Occupy Wall Street and its progeny around the world have the potential to improve our country and our planet, but these movements also have an element of class warfare and demagoguery that could do great harm.
Occupy Wall Street
For a month, protesters have been assembled in Lower Manhattan and called themselves "Occupy Wall Street" - OWS. The OWS movement started out looking too weak to last this long. It turns one month old today and shows no signs of slowing down. OWS participants are protesting against economic inequality and corporate greed. They have adopted the phrase "We are the 99%" as one of their key slogans; it alludes to their view that the top 1% wealthiest Americans are controlling the politics and economics of our country, failing to pay their fair share of taxes, and abusing the other 99% of us. The movement has shown staying power and seems to be strengthening.
The Occupy Wall Street movement has close to $300,000, as well as storage space loaded with donated supplies in lower Manhattan. It stared down city officials to hang on to its makeshift headquarters, showed its muscle Saturday with a big Times Square demonstration and found legions of activists demonstrating in solidarity across the country and around the world.
The legions have been demonstrating in 70 major cities around the world, and the number seems to grow every day. It all started in Lower Manhattan.
While the movement has compared itself to the Arab Spring, the movement lacks the revolutionary momentum of the Arab Spring. While the Arab Spring set its sights on ending generations of dictatorships, OWS has a generic and contradictory message that has not yet jelled into a massage that calls for anything specific to change in our society. Arab Spring sought to topple governments, replace leaders, and usher in democracy. OWS needs to find a voice that speaks to what it wants to achieve and move beyond the simplicity of opposing greed.
The OWS movement has been criticized for, among other things, 1) lacking specific demands, and 2) reflecting many obvious contradictions.
These criticisms are legitimate. While some have dismissed the need for a coherent set of goals for the OWS movement, no movement can improve our country or our world unless it is demanding that improvements be made. Simply opposing inequality and greed is insufficient. The movement must have steps it is demanding be taken to reduce inequality.

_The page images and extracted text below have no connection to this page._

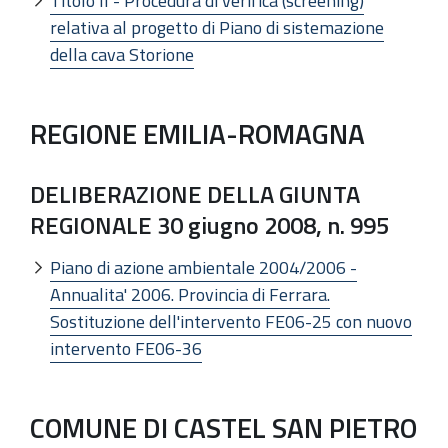
Titolo II - Procedura di verifica (screening)
relativa al progetto di Piano di sistemazione
della cava Storione
REGIONE EMILIA-ROMAGNA
DELIBERAZIONE DELLA GIUNTA
REGIONALE 30 giugno 2008, n. 995
Piano di azione ambientale 2004/2006 -
Annualita' 2006. Provincia di Ferrara.
Sostituzione dell'intervento FE06-25 con nuovo
intervento FE06-36
COMUNE DI CASTEL SAN PIETRO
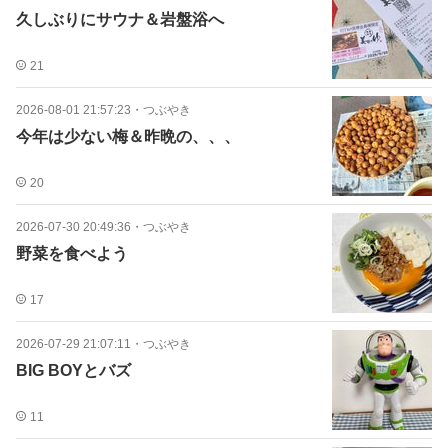
久しぶりにサウナ＆岩盤浴へ
21
2026-08-01 21:57:23
・
つぶやき
今年は少ない梅＆昨晩の、、、
20
2026-07-30 20:49:36
・
つぶやき
野菜を食べよう
17
2026-07-29 21:07:11
・
つぶやき
BIG BOYとバズ
11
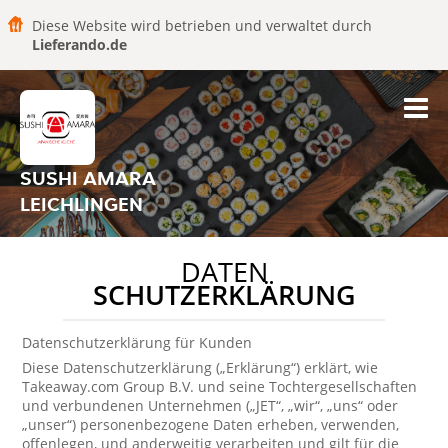
Diese Website wird betrieben und verwaltet durch
Lieferando.de
SUSHI AMARA
LEICHLINGEN
DATEN
SCHUTZERKLÄRUNG
Datenschutzerklärung für Kunden
Diese Datenschutzerklärung („Erklärung“) erklärt, wie
Takeaway.com Group B.V. und seine Tochtergesellschaften
und verbundenen Unternehmen („JET“, „wir“, „uns“ oder
„unser“) personenbezogene Daten erheben, verwenden,
offenlegen, und anderweitig verarbeiten und gilt für die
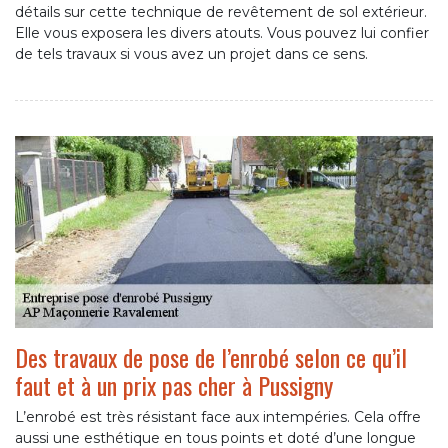
détails sur cette technique de revêtement de sol extérieur.
Elle vous exposera les divers atouts. Vous pouvez lui confier
de tels travaux si vous avez un projet dans ce sens.
Des travaux de pose de l’enrobé selon ce qu’il
faut et à un prix pas cher à Pussigny
L’enrobé est très résistant face aux intempéries. Cela offre
aussi une esthétique en tous points et doté d’une longue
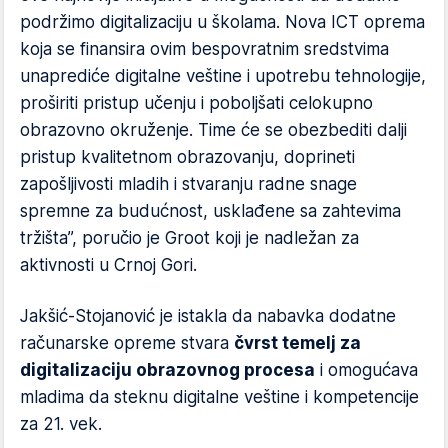
podržimo digitalizaciju u školama. Nova ICT oprema
koja se finansira ovim bespovratnim sredstvima
unaprediće digitalne veštine i upotrebu tehnologije,
proširiti pristup učenju i poboljšati celokupno
obrazovno okruženje. Time će se obezbediti dalji
pristup kvalitetnom obrazovanju, doprineti
zapošljivosti mladih i stvaranju radne snage
spremne za budućnost, usklađene sa zahtevima
tržišta”, poručio je Groot koji je nadležan za
aktivnosti u Crnoj Gori.
Jakšić-Stojanović je istakla da nabavka dodatne
računarske opreme stvara
čvrst temelj za
digitalizaciju obrazovnog procesa
i omogućava
mladima da steknu digitalne veštine i kompetencije
za 21. vek.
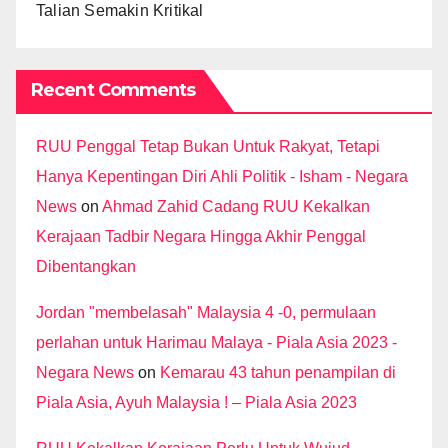
Talian Semakin Kritikal
Recent Comments
RUU Penggal Tetap Bukan Untuk Rakyat, Tetapi
Hanya Kepentingan Diri Ahli Politik - Isham - Negara
News
on
Ahmad Zahid Cadang RUU Kekalkan
Kerajaan Tadbir Negara Hingga Akhir Penggal
Dibentangkan
Jordan "membelasah" Malaysia 4 -0, permulaan
perlahan untuk Harimau Malaya - Piala Asia 2023 -
Negara News
on
Kemarau 43 tahun penampilan di
Piala Asia, Ayuh Malaysia ! – Piala Asia 2023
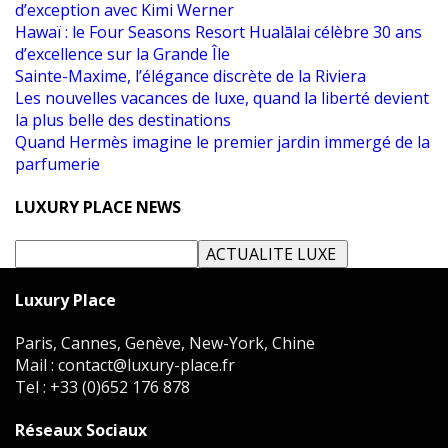
d’exception avec Kimi Werner
Hawaï : le Four Seasons Resort Hualālai célèbre 30 ans
d’excellence sur la Grande Île
Sainte-Maxime, l’élégance discrète de la Riviera
Les nouvelles vacances de luxe, quand la liberté devient
la plus belle des destinations
Quand Hermès imagine le premier jardin immergé de la
parfumerie
LUXURY PLACE NEWS
Luxury Place
Paris, Cannes, Genève, New-York, Chine
Mail : contact@luxury-place.fr
Tel : +33 (0)652 176 878
Réseaux Sociaux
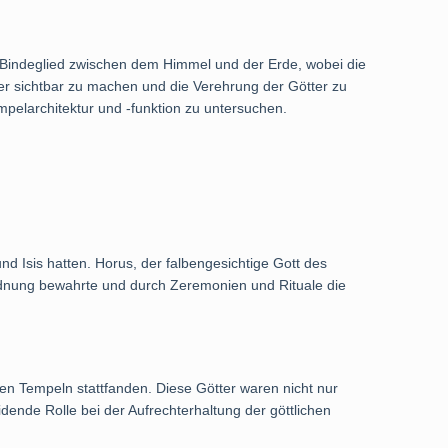
s Bindeglied zwischen dem Himmel und der Erde, wobei die
her sichtbar zu machen und die Verehrung der Götter zu
empelarchitektur und -funktion zu untersuchen.
d Isis hatten. Horus, der falbengesichtige Gott des
 Ordnung bewahrte und durch Zeremonien und Rituale die
den Tempeln stattfanden. Diese Götter waren nicht nur
idende Rolle bei der Aufrechterhaltung der göttlichen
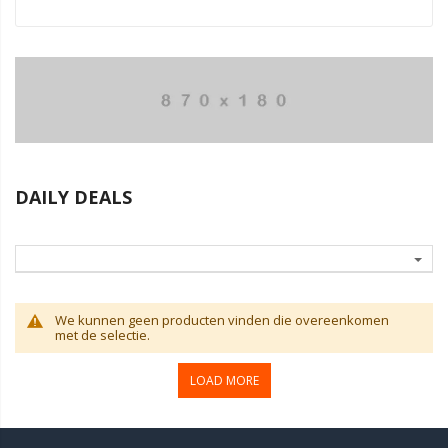
DAILY DEALS
We kunnen geen producten vinden die overeenkomen
met de selectie.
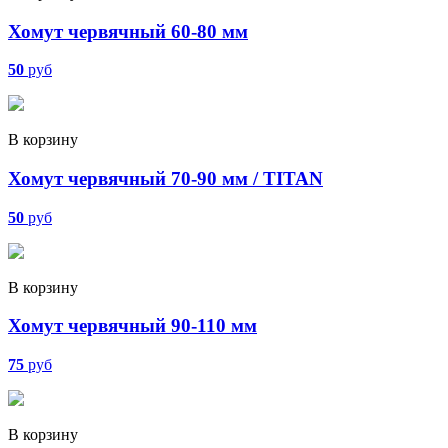
Хомут червячный 60-80 мм
50
руб
В корзину
Хомут червячный 70-90 мм / TITAN
50
руб
В корзину
Хомут червячный 90-110 мм
75
руб
В корзину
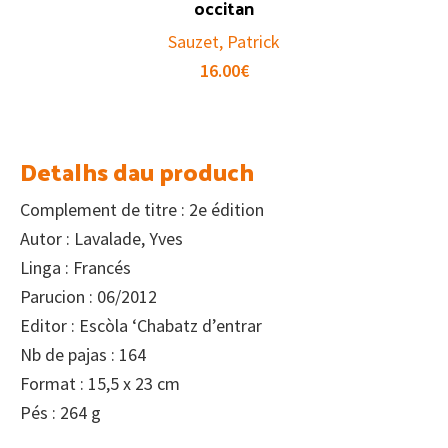
occitan
Sauzet, Patrick
16.00
€
Detalhs dau produch
Complement de titre : 2e édition
Autor : Lavalade, Yves
Linga : Francés
Parucion : 06/2012
Editor : Escòla ‘Chabatz d’entrar
Nb de pajas : 164
Format : 15,5 x 23 cm
Pés : 264 g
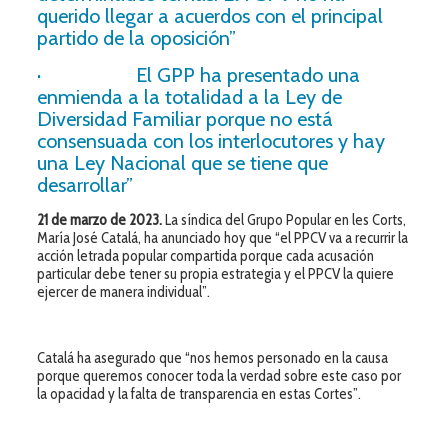
querido llegar a acuerdos con el principal
partido de la oposición”
· El GPP ha presentado una
enmienda a la totalidad a la Ley de
Diversidad Familiar porque no está
consensuada con los interlocutores y hay
una Ley Nacional que se tiene que
desarrollar”
21 de marzo de 2023.
La síndica del Grupo Popular en les Corts,
María José Catalá, ha anunciado hoy que “el PPCV va a recurrir la
acción letrada popular compartida porque cada acusación
particular debe tener su propia estrategia y el PPCV la quiere
ejercer de manera individual”.
Catalá ha asegurado que “nos hemos personado en la causa
porque queremos conocer toda la verdad sobre este caso por
la opacidad y la falta de transparencia en estas Cortes”.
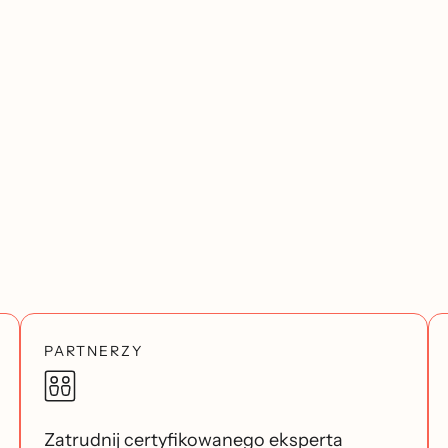
PARTNERZY
Zatrudnij certyfikowanego eksperta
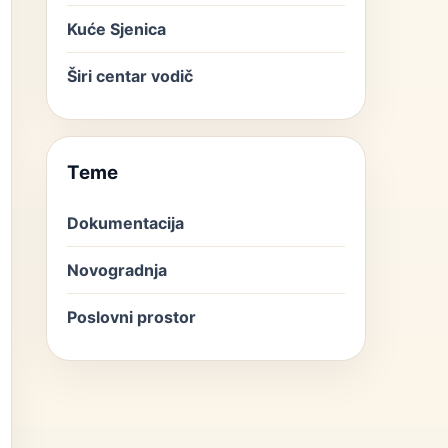
Kuće Sjenica
Širi centar vodič
Teme
Dokumentacija
Novogradnja
Poslovni prostor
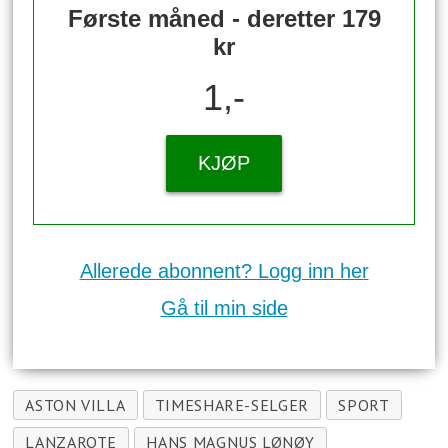
Første måned - deretter 179
kr
1,-
KJØP
Allerede abonnent? Logg inn her
Gå til min side
ASTON VILLA
TIMESHARE-SELGER
SPORT
LANZAROTE
HANS MAGNUS LØNØY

Also, the vagueness of the anti-inequality stance of OWS leaves it vulnerable to appearing to be anti-capitalism, anti-wealth creation, and anti-economic-success. OWS seems contradictory when its participants and leaders use Twitter, Facebook, and Apple products to organize their activities and promote their agenda, because these companies thrive today because they previously received the support of "greedy" venture capitalists who provided them the cash necessary to have the dramatic effects they've had on our planet. These companies have changed lives and spurred economic opportunities with the help of the wealthiest in our society who supported these companies in an effort to become even wealthier.
The country believes that wealth inequality is too great in our country, even though the country underestimates the level of inequality. If people understood the level of inequality, the focus on finding solutions to it would likely increase. Perhaps that is the genius of OWS, it will simply educate people that the inequality they already dislike is far more pronounced than they believed. One might argue that contagious diseases get more focus from policy makers because voters fear being infected, while genetic diseases, even if more deadly and more common, do not capture the same level of focus. If OWS can make wealth inequality, which has thus far been treated as a genetic disease, the recipient of the focus we give to contagious diseases, OWS will have made a very big difference in our society. Swine Flu was defeated by our country within one year. Imagine if the Swine Flu was the cause of wealth inequality.
Robert L. Johnson, the founder of BET, has proposed a step the American companies can take to reduce wealth inequality in our society between white and Black households.
We have focused in the past on the racial wealth gap - the median white household has twenty times the wealth of the median Black household. 20 to 1. That is a shocking statistic, and it represents a major barrier to improvements in the quality of life of Black Americans.
Robert L. Johnson's approach is called the "RLJ Rule."(a) encourages companies to voluntarily implement a plan to interview a minimum of two qualified African American candidates for every job opening at the vice president level and above; and
(b) encourages companies to interview at least two qualified African American firms for vendor supplier/services contracts before awarding a new company contract to a vendor.
Johnson makes clear the purpose of this voluntary rule is not to suggest quotas or that companies hire any individual or minority firm that is not qualified. Johnson notes that the RLJ Rule, if implemented properly, will further enhance a company's already established commitment to diversity and inclusion.
OWS needs to find its "RLJ Rule" proposal. What should our country do differently to improve opportunities and reduce inequality.
As the world watches Lower Manhattan, I hope that OWS will be more than an attack on wealth and economic achievement. It must be a force for improving lives and expanding economic opportunity.